** Opening Supplied information block **

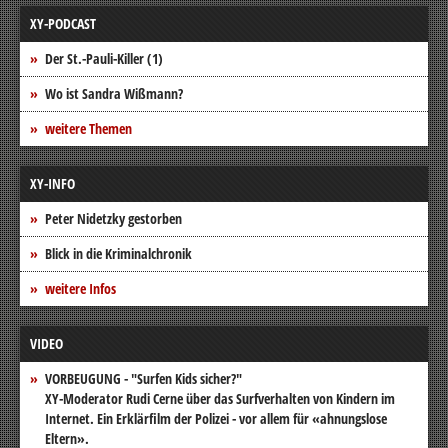
XY-PODCAST
Der St.-Pauli-Killer (1)
Wo ist Sandra Wißmann?
weitere Themen
XY-INFO
Peter Nidetzky gestorben
Blick in die Kriminalchronik
weitere Infos
VIDEO
VORBEUGUNG - "Surfen Kids sicher?"
XY-Moderator Rudi Cerne über das Surfverhalten von Kindern im
Internet. Ein Erklärfilm der Polizei - vor allem für «ahnungslose
Eltern».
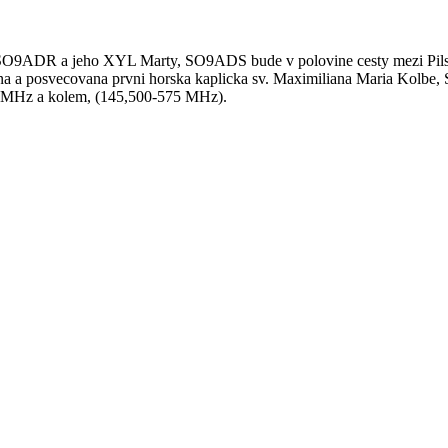
eja, SO9ADR a jeho XYL Marty, SO9ADS bude v polovine cesty mezi
a posvecovana prvni horska kaplicka sv. Maximiliana Maria Kolbe, 
00 MHz a kolem, (145,500-575 MHz).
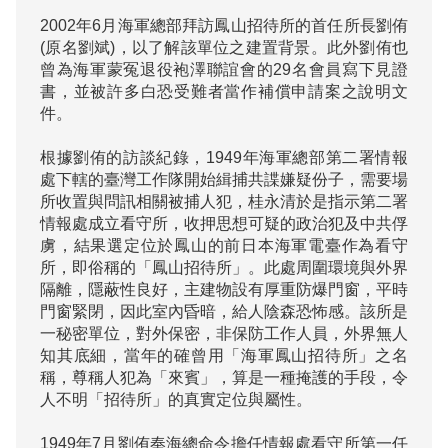
2002年6月海軍總部拜訪鳳山招待所的首任所長劉侑
(原名劉斌)，以了解該單位之建置背景。此外劉侑也
曾為海軍蒙冤退役袍澤聯誼會的29名會員寫下見證
書，並被許多白恐受難者當作補償申請案之說明文
件。

根據劉侑的訪談紀錄，1949年海軍總部第二署情報
處下轄的臺灣工作隊開始緝捕共諜嫌疑份子，需要場
所收置與問訊相關被捕人犯，桂永清於是指示第二署
情報處成立看守所，收押思想可疑的政治犯及中共俘
虜，結果選定位於鳳山的前日本海軍電臺作為看守
所，即俗稱的「鳳山招待所」。此處周圍環境與外界
隔離，隱蔽性良好，主建物設有厚重防爆門窗，平時
門窗緊閉，因此室內昏暗，給人陰森恐怖感。該所是
一秘密單位，對外保密，非保防工作人員，外界無人
知其底細，當年的確曾用「海軍鳳山招待所」之名
稱，尊稱人犯為「來賓」，算是一種掩護的手段，令
人不明「招待所」的真實定位與屬性。

1949年7月劉侑奉海總命令擔任情報處看守所第一任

** Closing Supplied information block **

**Exercise description**:
What you return should match the records line for line, minus the pictures.

**Answer box**:
XY-PODCAST
Der St.-Pauli-Killer (1)
Wo ist Sandra Wißmann?
weitere Themen
XY-INFO
Peter Nidetzky gestorben
Blick in die Kriminalchronik
weitere Infos
VIDEO
VORBEUGUNG - "Surfen Kids sicher?"
XY-Moderator Rudi Cerne über das Surfverhalten von Kindern im
Internet. Ein Erklärfilm der Polizei - vor allem für «ahnungslose
Eltern».
eja, SO9ADR a jeho XYL Marty, SO9ADS bude v polovine cesty mezi
a posvecovana prvni horska kaplicka sv. Maximiliana Maria Kolbe, 
00 MHz a kolem, (145,500-575 MHz).
2002年6月海軍總部拜訪鳳山招待所的首任所長劉侑
(原名劉斌)，以了解該單位之建置背景。此外劉侑也
曾為海軍蒙冤退役袍澤聯誼會的29名會員寫下見證
書，並被許多白恐受難者當作補償申請案之說明文
件。

根據劉侑的訪談紀錄，1949年海軍總部第二署情報
處下轄的臺灣工作隊開始緝捕共諜嫌疑份子，需要場
所收置與問訊相關被捕人犯，桂永清於是指示第二署
情報處成立看守所，收押思想可疑的政治犯及中共俘
虜，結果選定位於鳳山的前日本海軍電臺作為看守
所，即俗稱的「鳳山招待所」。此處周圍環境與外界
隔離，隱蔽性良好，主建物設有厚重防爆門窗，平時
門窗緊閉，因此室內昏暗，給人陰森恐怖感。該所是
一秘密單位，對外保密，非保防工作人員，外界無人
知其底細，當年的確曾用「海軍鳳山招待所」之名
稱，尊稱人犯為「來賓」，算是一種掩護的手段，令
人不明「招待所」的真實定位與屬性。

1949年7月劉侑奉海總命令擔任情報處看守所第一任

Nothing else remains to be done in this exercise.